DATASET »

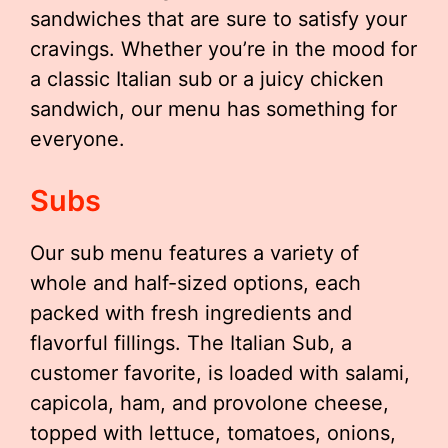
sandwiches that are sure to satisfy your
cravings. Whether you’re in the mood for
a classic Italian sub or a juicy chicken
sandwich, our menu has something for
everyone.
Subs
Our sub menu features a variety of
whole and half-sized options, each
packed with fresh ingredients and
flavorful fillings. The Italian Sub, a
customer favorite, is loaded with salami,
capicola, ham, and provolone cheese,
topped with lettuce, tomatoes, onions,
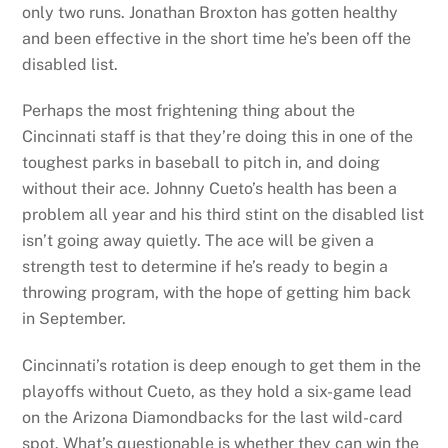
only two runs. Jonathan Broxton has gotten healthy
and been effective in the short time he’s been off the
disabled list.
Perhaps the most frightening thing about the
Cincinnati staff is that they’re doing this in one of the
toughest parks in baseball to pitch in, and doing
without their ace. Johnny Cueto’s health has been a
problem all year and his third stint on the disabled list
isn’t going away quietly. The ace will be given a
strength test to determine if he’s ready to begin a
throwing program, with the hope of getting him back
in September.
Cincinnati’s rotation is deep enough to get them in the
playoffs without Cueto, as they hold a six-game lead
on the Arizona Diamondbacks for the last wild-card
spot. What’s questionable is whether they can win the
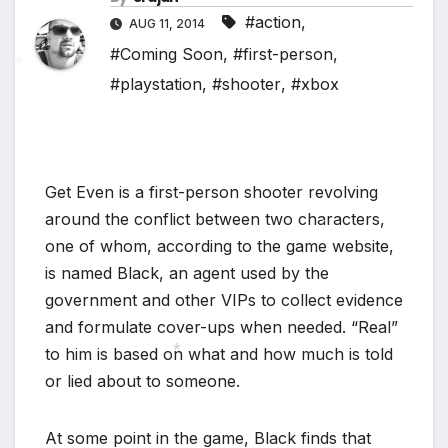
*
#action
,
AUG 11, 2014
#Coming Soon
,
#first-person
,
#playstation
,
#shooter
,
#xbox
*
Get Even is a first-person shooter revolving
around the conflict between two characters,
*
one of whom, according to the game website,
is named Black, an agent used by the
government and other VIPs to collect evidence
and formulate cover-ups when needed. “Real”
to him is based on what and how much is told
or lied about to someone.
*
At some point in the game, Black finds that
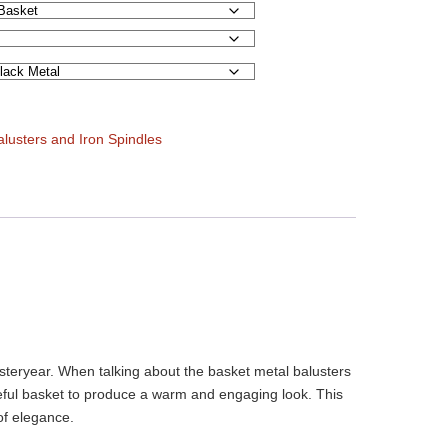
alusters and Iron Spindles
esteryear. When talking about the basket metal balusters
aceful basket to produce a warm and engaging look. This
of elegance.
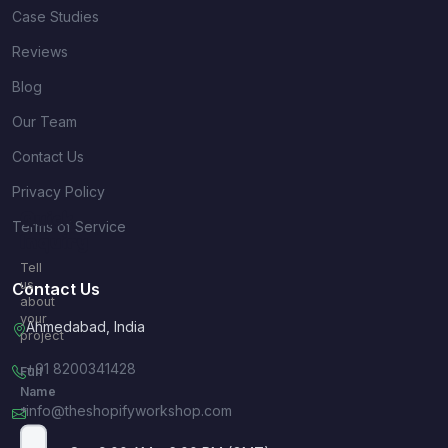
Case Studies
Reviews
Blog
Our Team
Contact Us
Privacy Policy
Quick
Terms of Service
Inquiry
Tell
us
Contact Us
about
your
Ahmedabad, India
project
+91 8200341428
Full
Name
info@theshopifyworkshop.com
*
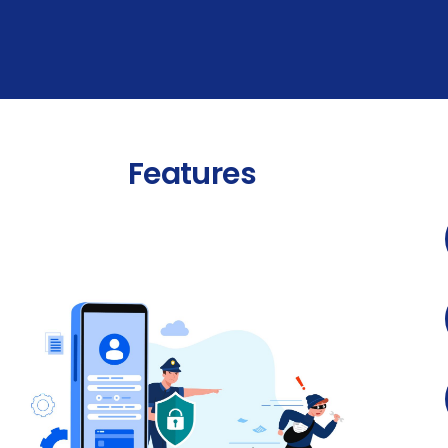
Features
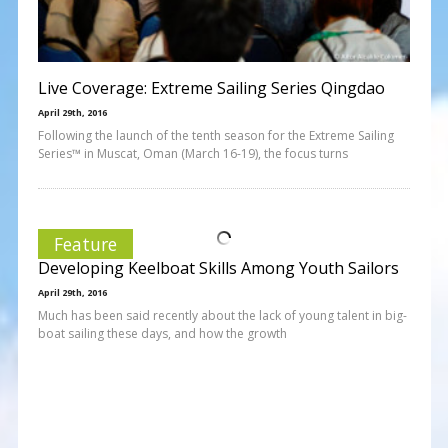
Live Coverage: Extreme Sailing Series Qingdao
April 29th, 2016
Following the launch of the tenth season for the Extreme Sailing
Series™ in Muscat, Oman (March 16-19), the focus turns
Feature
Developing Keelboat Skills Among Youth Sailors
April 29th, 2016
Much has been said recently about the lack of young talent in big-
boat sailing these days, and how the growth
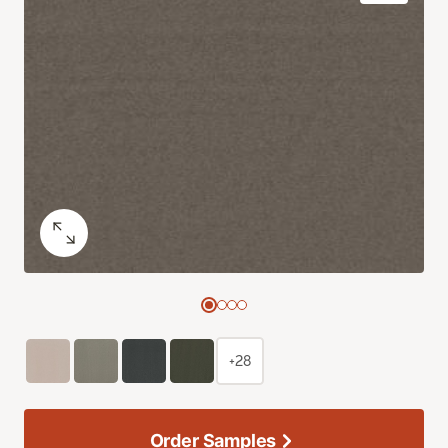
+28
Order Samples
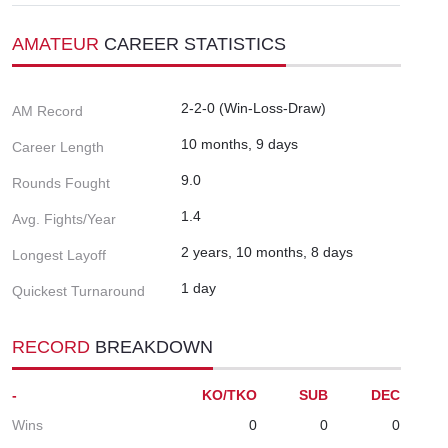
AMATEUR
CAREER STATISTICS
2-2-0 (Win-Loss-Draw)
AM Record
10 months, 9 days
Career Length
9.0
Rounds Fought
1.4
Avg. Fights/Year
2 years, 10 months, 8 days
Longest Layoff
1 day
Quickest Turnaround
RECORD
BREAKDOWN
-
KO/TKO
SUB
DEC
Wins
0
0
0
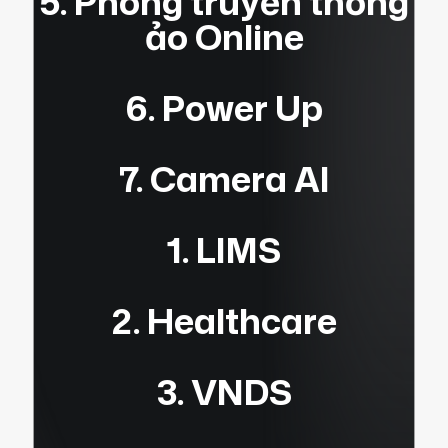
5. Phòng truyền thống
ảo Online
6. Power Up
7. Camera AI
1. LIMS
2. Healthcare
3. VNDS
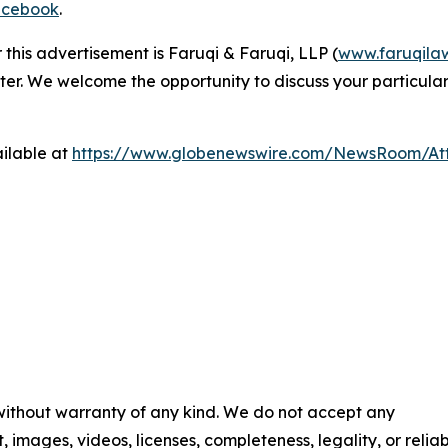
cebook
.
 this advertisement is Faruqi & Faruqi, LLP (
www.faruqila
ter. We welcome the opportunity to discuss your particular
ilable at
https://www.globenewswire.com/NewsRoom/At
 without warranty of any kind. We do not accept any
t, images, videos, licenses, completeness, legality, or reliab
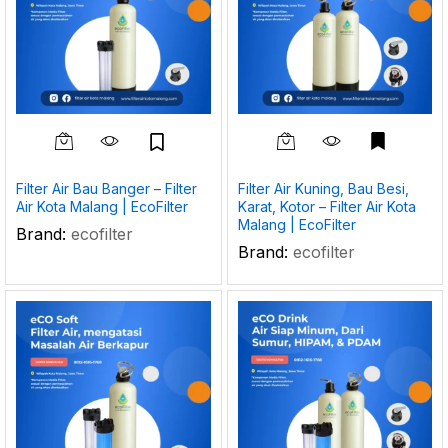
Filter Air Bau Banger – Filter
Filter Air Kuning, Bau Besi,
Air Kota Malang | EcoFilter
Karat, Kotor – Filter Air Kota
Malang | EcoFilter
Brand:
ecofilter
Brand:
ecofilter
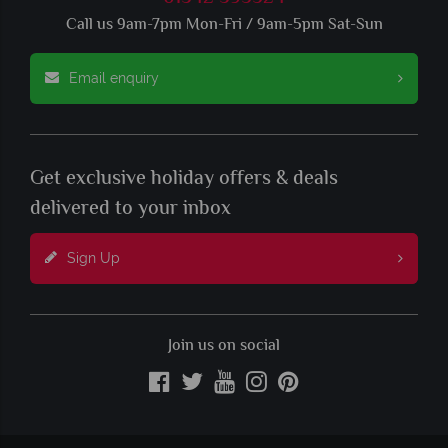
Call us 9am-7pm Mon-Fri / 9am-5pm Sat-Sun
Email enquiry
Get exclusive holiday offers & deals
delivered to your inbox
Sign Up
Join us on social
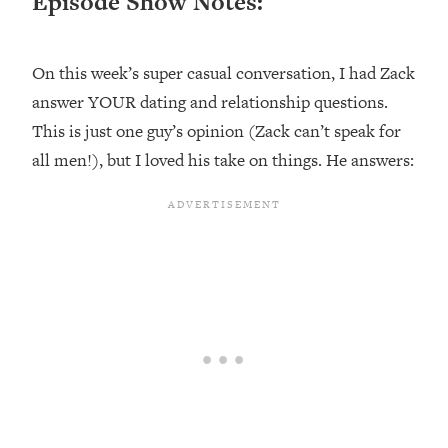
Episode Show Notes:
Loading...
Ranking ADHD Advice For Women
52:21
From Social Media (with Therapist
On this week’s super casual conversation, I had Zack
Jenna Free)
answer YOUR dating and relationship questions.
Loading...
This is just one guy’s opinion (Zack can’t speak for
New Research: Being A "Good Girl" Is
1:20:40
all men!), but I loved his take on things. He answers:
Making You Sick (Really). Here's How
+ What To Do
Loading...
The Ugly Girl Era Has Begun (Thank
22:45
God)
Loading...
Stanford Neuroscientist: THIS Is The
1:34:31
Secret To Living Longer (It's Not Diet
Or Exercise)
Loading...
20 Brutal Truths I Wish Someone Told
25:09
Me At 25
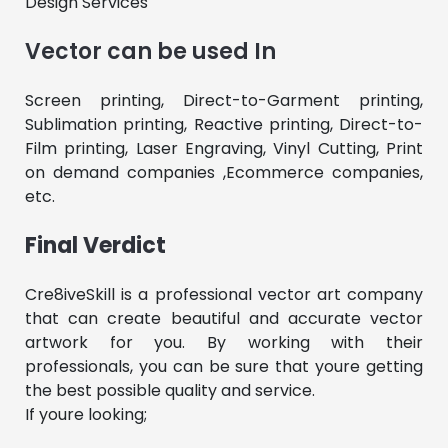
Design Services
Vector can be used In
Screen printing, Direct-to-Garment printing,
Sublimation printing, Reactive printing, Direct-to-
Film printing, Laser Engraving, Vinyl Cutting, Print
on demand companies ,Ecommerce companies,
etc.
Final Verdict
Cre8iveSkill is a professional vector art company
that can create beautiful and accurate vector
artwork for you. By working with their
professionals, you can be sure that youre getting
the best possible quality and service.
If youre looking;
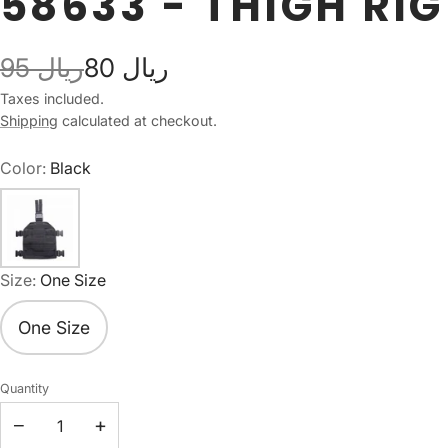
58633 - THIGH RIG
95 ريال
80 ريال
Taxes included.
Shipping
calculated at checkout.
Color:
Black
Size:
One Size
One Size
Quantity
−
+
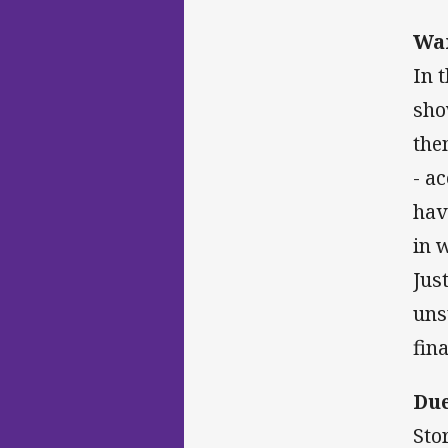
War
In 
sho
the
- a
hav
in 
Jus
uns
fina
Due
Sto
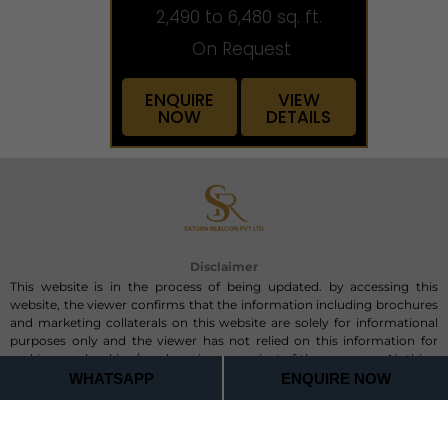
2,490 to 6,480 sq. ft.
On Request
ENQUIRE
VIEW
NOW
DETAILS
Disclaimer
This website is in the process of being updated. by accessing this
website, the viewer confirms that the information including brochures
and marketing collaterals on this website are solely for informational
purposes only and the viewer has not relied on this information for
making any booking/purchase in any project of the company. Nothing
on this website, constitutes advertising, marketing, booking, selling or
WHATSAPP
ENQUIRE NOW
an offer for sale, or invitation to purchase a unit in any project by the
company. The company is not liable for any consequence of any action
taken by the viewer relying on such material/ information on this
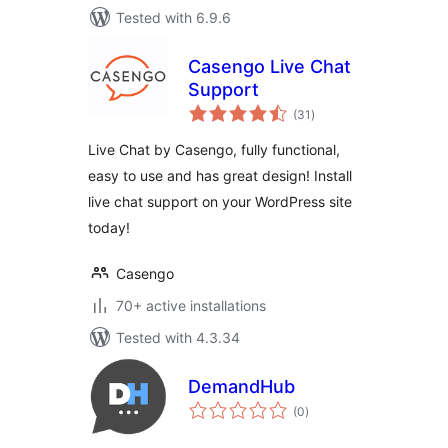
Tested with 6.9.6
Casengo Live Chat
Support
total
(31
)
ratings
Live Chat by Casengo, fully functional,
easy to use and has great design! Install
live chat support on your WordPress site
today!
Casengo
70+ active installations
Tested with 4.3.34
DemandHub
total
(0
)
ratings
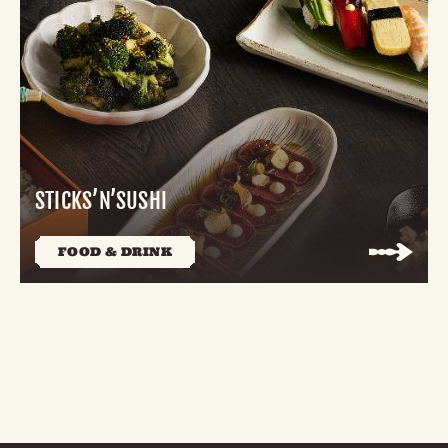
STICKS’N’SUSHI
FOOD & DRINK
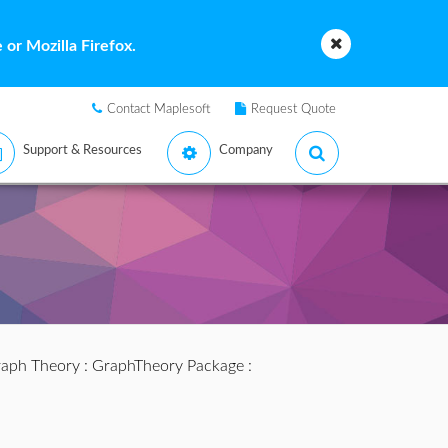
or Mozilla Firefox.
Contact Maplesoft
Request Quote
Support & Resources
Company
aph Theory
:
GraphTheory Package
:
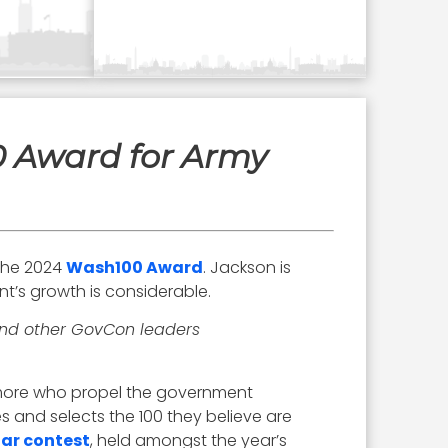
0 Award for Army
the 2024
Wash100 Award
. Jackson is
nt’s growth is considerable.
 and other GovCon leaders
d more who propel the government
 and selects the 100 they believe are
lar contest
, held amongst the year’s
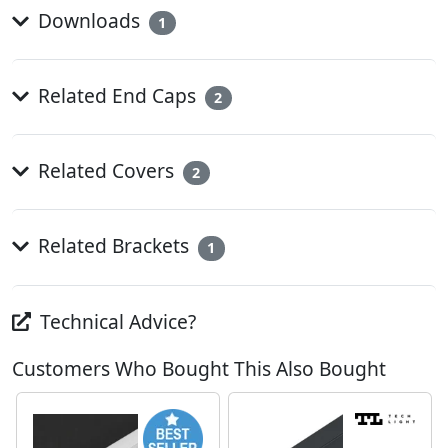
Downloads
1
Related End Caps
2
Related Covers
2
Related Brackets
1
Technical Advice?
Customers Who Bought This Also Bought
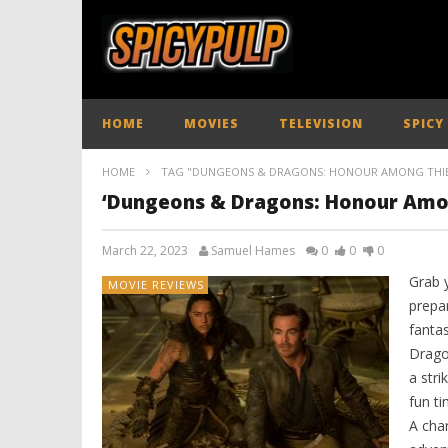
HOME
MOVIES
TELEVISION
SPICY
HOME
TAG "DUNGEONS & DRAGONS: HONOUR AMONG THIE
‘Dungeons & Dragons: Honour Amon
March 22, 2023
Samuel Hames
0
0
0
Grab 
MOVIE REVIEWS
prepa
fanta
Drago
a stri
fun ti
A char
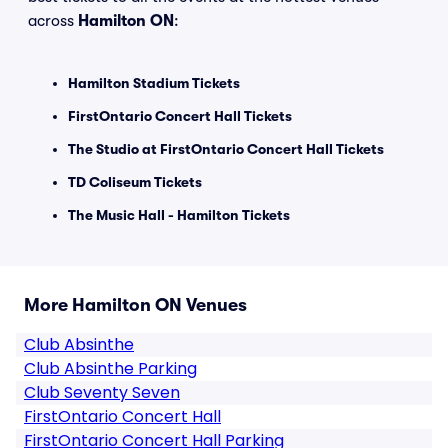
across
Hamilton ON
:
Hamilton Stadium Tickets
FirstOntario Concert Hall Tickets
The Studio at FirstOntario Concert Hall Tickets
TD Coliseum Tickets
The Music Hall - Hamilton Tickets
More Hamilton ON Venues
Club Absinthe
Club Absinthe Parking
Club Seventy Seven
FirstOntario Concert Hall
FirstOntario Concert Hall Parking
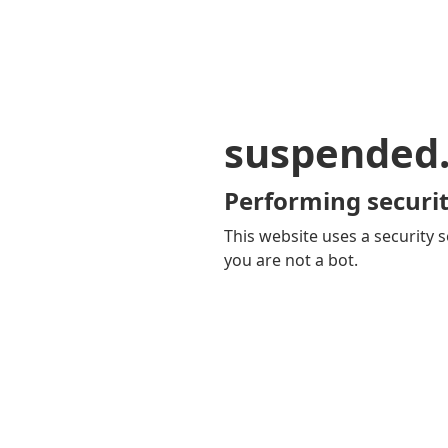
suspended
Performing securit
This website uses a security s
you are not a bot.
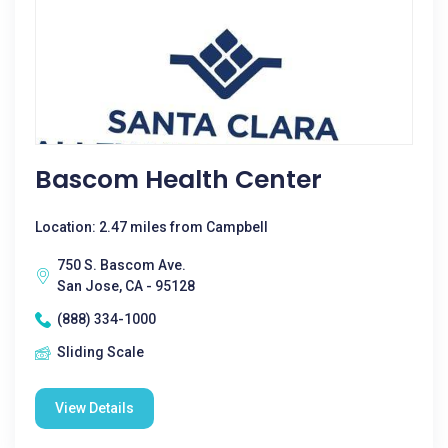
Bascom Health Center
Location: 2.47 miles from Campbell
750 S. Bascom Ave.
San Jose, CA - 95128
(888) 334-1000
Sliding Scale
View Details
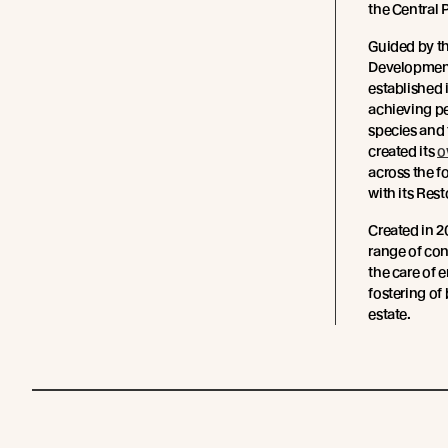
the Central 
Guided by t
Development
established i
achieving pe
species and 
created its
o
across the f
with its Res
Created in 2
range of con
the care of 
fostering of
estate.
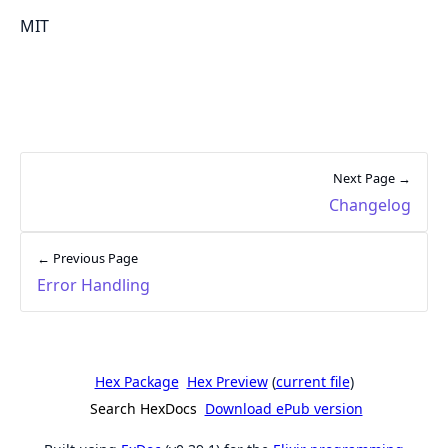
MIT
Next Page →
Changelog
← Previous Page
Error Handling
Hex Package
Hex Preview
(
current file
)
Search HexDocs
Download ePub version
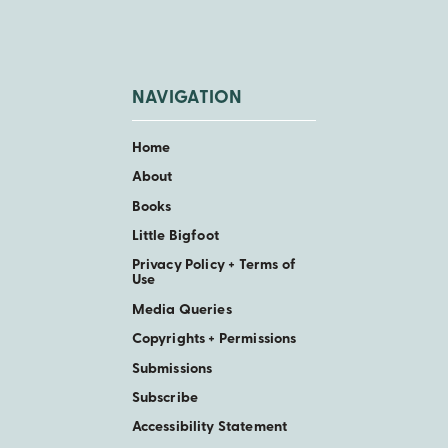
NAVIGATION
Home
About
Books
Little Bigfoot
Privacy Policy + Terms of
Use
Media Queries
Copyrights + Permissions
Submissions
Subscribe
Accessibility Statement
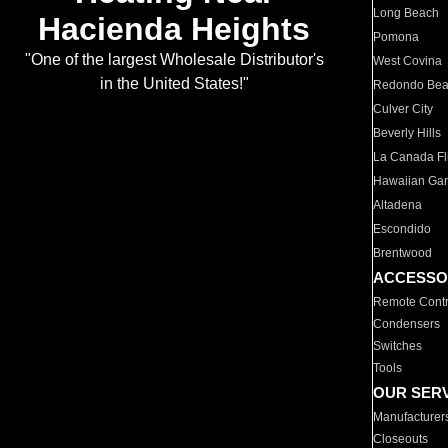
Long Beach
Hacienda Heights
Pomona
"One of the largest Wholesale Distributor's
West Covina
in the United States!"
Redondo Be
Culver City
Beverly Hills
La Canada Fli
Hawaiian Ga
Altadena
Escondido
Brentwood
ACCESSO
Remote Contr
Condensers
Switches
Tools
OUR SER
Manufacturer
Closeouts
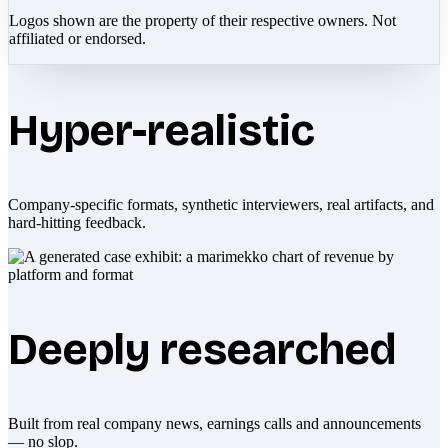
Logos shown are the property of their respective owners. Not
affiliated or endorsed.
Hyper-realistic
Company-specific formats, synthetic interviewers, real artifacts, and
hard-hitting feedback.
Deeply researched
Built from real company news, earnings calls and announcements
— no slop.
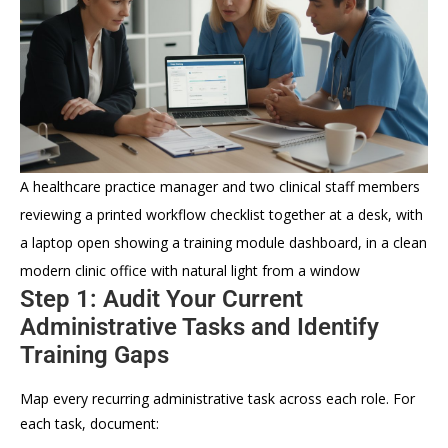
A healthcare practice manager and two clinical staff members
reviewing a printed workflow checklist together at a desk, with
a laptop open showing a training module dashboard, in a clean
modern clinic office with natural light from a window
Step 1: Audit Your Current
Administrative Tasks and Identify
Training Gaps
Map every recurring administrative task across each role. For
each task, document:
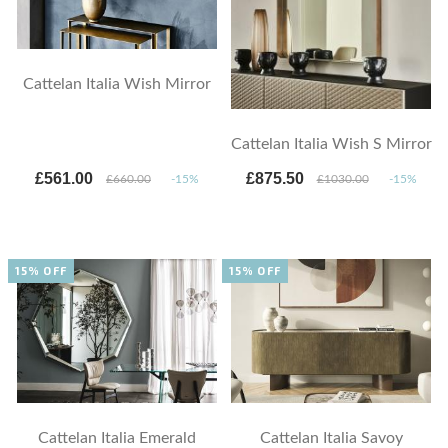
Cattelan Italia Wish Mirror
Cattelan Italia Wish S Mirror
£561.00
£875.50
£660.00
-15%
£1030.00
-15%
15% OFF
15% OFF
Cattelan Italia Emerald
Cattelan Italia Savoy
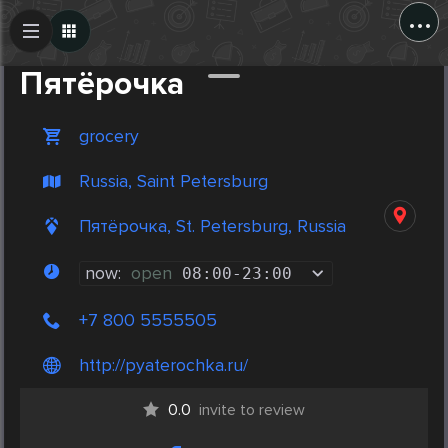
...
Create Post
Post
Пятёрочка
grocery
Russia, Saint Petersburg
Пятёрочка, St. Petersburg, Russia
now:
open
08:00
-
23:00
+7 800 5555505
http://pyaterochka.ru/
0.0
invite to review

GOAL OF THE EXERCISE » The expected result is every line above containing the string "marketing".

RESULT FOR THIS EXERCISE »
and marketing collaterals on this website are solely for informational
on this website, constitutes advertising, marketing, booking, selling or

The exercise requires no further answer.